**ABOUT THIS EXERCISE**
Only lines containing the word "National" are needed; pull them out of the material.

════════════════

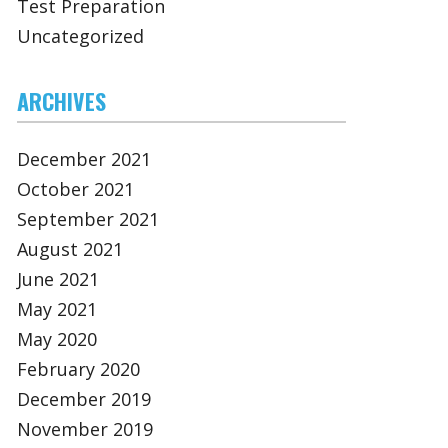
Test Preparation
Uncategorized
ARCHIVES
December 2021
October 2021
September 2021
August 2021
June 2021
May 2021
May 2020
February 2020
December 2019
November 2019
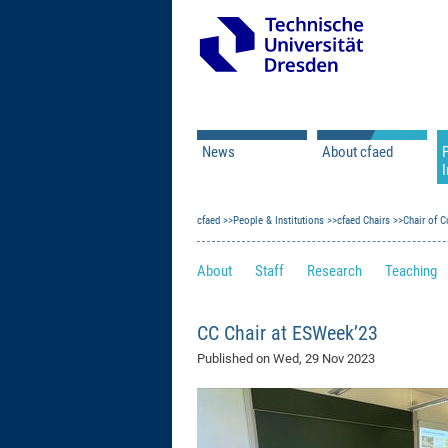
News
About cfaed
I
Vacancies
Motivation & Approac
cfaed
Open Calls
People & Institutions
Associate Member Appl
Vision & Mission
cfaed Chairs
Chair of C
Executive Board
About
Staff
Research
Teaching
Program Office
IT
Infrastructure
CC Chair at ESWeek’23
Published on
Wed, 29 Nov 2023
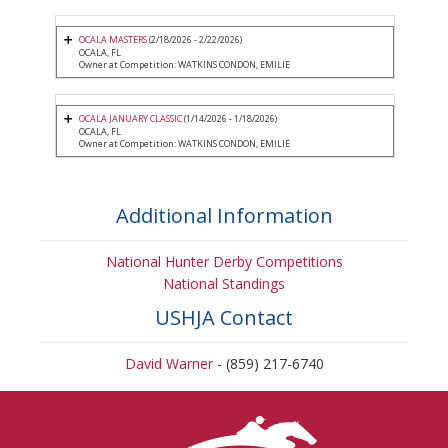
OCALA MASTERS
(2/18/2026 - 2/22/2026)
OCALA, FL
Owner at Competition: WATKINS CONDON, EMILIE
OCALA JANUARY CLASSIC
(1/14/2026 - 1/18/2026)
OCALA, FL
Owner at Competition: WATKINS CONDON, EMILIE
Additional Information
National Hunter Derby Competitions
National Standings
USHJA Contact
David Warner
- (859) 217-6740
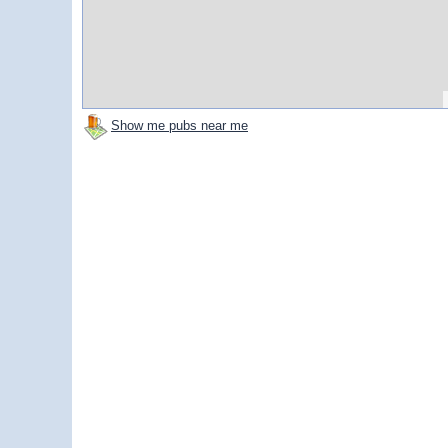
Show me pubs near me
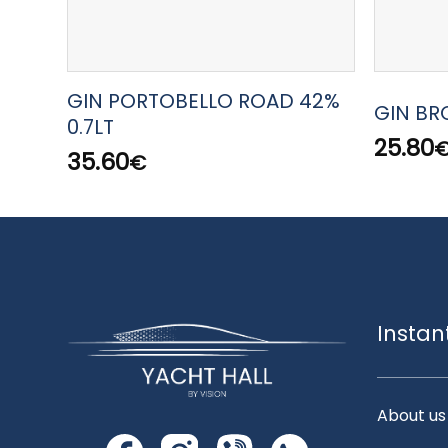
GIN PORTOBELLO ROAD 42%
GIN BRO
0.7LT
25.80
35.60
€
Instan
About us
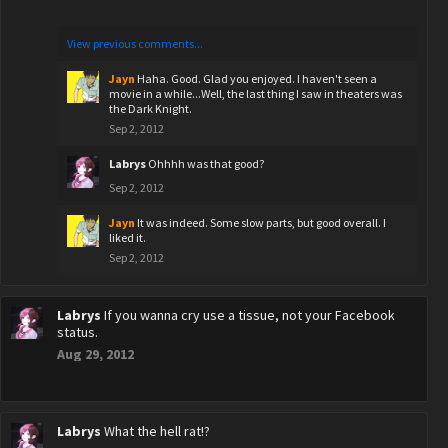
View previous comments...
Jayn
Haha. Good. Glad you enjoyed. I haven't seen a
movie in a while...Well, the last thing I saw in theaters was
the Dark Knight.
Sep 2, 2012
Labrys
Ohhhh was that good?
Sep 2, 2012
Jayn
It was indeed. Some slow parts, but good overall. I
liked it.
Sep 2, 2012
Labrys
If you wanna cry use a tissue, not your Facebook
status.
Aug 29, 2012
Labrys
What the hell rat!?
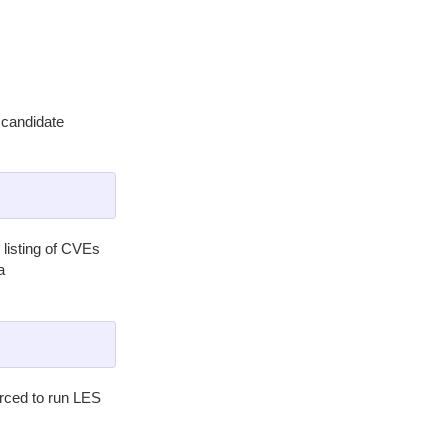
 candidate
listing of CVEs
a
orced to run LES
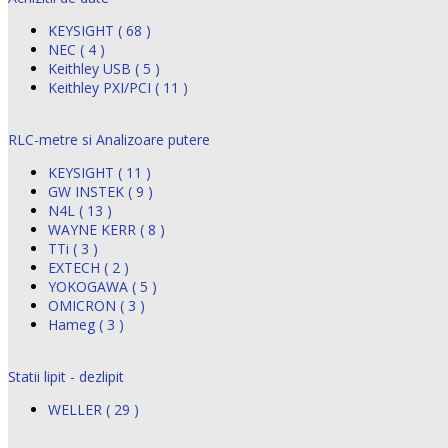
KEYSIGHT ( 68 )
NEC ( 4 )
Keithley USB ( 5 )
Keithley PXI/PCI ( 11 )
RLC-metre si Analizoare putere
KEYSIGHT ( 11 )
GW INSTEK ( 9 )
N4L ( 13 )
WAYNE KERR ( 8 )
TTi ( 3 )
EXTECH ( 2 )
YOKOGAWA ( 5 )
OMICRON ( 3 )
Hameg ( 3 )
Statii lipit - dezlipit
WELLER ( 29 )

════════════════

**FINISHED TASK**
National Hunter Derby Competitions
National Standings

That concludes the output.